ITEM 2.    IDENTITY AND BACKGROUND

           This Statement is being filed by Rubin Investment Group
("Rubin"), a private investment company organized under the State
of California.  The business address of Rubin is Rubin Investment
Group, 2121 Avenue of the Stars, Suite 101, Los Angeles,
California 90067.

           (a) - (c)  Not applicable.

           (d) During the last five years, the Reporting Person
has not been convicted in a criminal proceeding (excluding
traffic violations or similar misdemeanors).

           (e) During the last five years, the Reporting Person
was not a party to a civil proceeding of a judicial or
administrative body of competent jurisdiction and as a result of
such proceeding was or is subject to a judgment, decree or final
order enjoining future violations of, or prohibiting or mandating
activities subject to, Federal or State securities laws
or finding any violation with respect to such laws.

           (f) Not applicable.

ITEM 3.    SOURCE AND AMOUNT OF FUNDS OR OTHER CONSIDERAT8ION

           The Reporting Person used personal funds in the amount
of $630,000 to purchase the Common Stock.  No part of the
purchase price was borrowed.

ITEM 4.    PURPOSE OF TRANSACTION

           The Common Stock received by the Reporting Person is
intended by the Reporting Person to be held solely for investment
purposes and for resale to the public through an effective
registration statement under the Securities Act of 1933.  Except
for the transactions involving the Common Stock reported in Item
5(c) herein, and except for the expectation that the Reporting
Person may from time to time sell shares of Common Stock
(depending upon market conditions, availability or need of funds,
and other factors personal to such Reporting Person), the
Reporting Person does not have any present plans or proposals
with respect to the Issuer that relate to or could result in the
occurrence of any of the following events:


                               -4-


(a)  The acquisition by any person of additional securities of
     the Issuer, or the disposition of additional securities of
     the Issuer;

(b)  An extraordinary corporate transaction, such as a merger,
     reorganization or liquidation, involving the Issuer or any
     of its subsidiaries;

(c)  A sale or transfer of a material amount of assets of the
     Issuer or any of its subsidiaries;

(d)  Any change in the present board of directors or management
     of the Issuer, including any plans or proposals to change
     the number or term of directors to fill any existing
     vacancies on the board;

(e)  Any material change in the present capitalization or
     dividend policy of the Issuer;

(f)  Any other material change in the Issuer's business or
     corporate structure;

(g)  Changes in the Issuer's charter, by-laws or instruments
     corresponding thereto or other actions which may impede the
     acquisition of control of the Issuer by any person;

(h)  Causing a class of securities of the Issuer to be delisted
     from a national securities exchange or to cease to be
     authorized to be quoted in an inter-dealer quotation system
     of a registered national securities association;

(i)  A class of equity securities of the Issuer becoming eligible
     for termination of registration pursuant to Section 12(g)(4)
     of the Act; or

(j)  Any action similar to any of those enumerated above.

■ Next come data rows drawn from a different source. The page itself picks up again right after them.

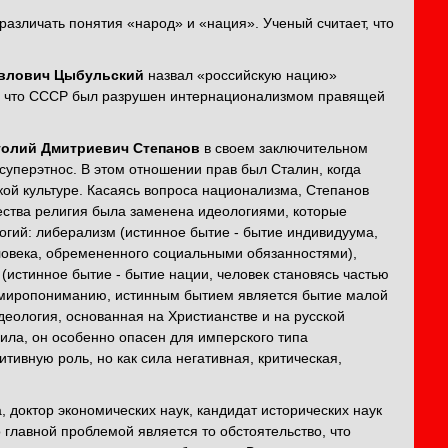
азличать понятия «народ» и «нация». Ученый считает, что
авлович Цыбульский
назвал «российскую нацию»
ть, что СССР был разрушен интернационализмом правящей
толий Дмитриевич Степанов
в своем заключительном
суперэтнос. В этом отношении прав был Сталин, когда
ской культуре. Касаясь вопроса национализма, Степанов
ества религия была заменена идеологиями, которые
огий: либерализм (истинное бытие - бытие индивидуума,
еловека, обремененного социальными обязанностями),
(истинное бытие - бытие нации, человек становясь частью
му миропониманию, истинным бытием является бытие малой
еология, основанная на Христианстве и на русской
ла, он особенно опасен для имперского типа
тивную роль, но как сила негативная, критическая,
 доктор экономических наук, кандидат исторических наук
о главной проблемой является то обстоятельство, что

ITEM 5.    INTEREST IN SECURITIES OF THE ISSUER

           (a)  As of July 10, 2001, the Reporting Person may be
deemed to beneficially own the following numbers of shares of
Common Stock:


                        Number of Shares
        Name                 Owned                   Percentage
                                               
        Rubin           2,235,000                    19.2%


    Shares owned include warrants to acquire 2,235,000 shares.
          (b)  The Reporting Person has sole voting and sole
dispositive discretion with respect to all of the shares of
Common Stock beneficially owned by such Reporting Person, as
reported in Item 5(a) herein.
          (c)  On February 18, 2000 the Reporting Person acquired

                             -5-

from the Issuer in a private placement, for the purchase price of
$400,000, securities consisting of (a) 800,000 shares of Common
Stock and (b) warrants to acquire an aggregate of up to 2,500,000
shares of Common Stock for an exercise price of $2.00 per share,
of which 1,500,000 expire on the later of August 31, 2000 or the
30th day following the effective date of a registration statement
covering the sale of the underlying shares and 1,000,000 expire
in 3 years from the date of purchase.  To date, the Reporting
Person has acquired 265,000 shares of Common Stock upon the
exercise of warrants, for the aggregate purchase price of
$230,000 in cash and property.
          Between July 25, 2000 and August 4, 2000, the Reporting
Person sold an aggregate of 86,200 shares in open market sales at
prices ranging from $.75 to $1.09 per share.
          Between August 8, 2000 and August 11, 2000, the
Reporting Person sold an aggregate of 110,600 shares in open
market sales at prices ranging from $.75 to $.875 per share.
          Between August 14, 2000 and August 25, 2000, the
Reporting Person sold an aggregate of 127,000 shares in open
market sales at prices ranging from $.51 to $.78 per share.
          Between August 30, 2000 and August 31, 2000 the
Reporting Person sold an aggregate of 35,000 shares in open
market sales at prices ranging from $.57 to $.66 per share.  On
August 31, 2000 the Reporting Person sold 200,000 shares in a
private sale at the price of $.55 per share.
          On September 1, 2000 the Reporting Person sold 300,000
shares in a private sale at the price of $.55 per share.
          Between September 5, 2000 and March 9, 2001 the
Reporting Person sold an aggregate of 159,800 shares in open
market sales at prices ranging from $.531 to $.781 per share.
          Between March 14, 2001 and June 5, 2001, the Reporting
Person sold an aggregate of 46,399 shares in open market sales at
prices ranging from $.47 to $.59 per share.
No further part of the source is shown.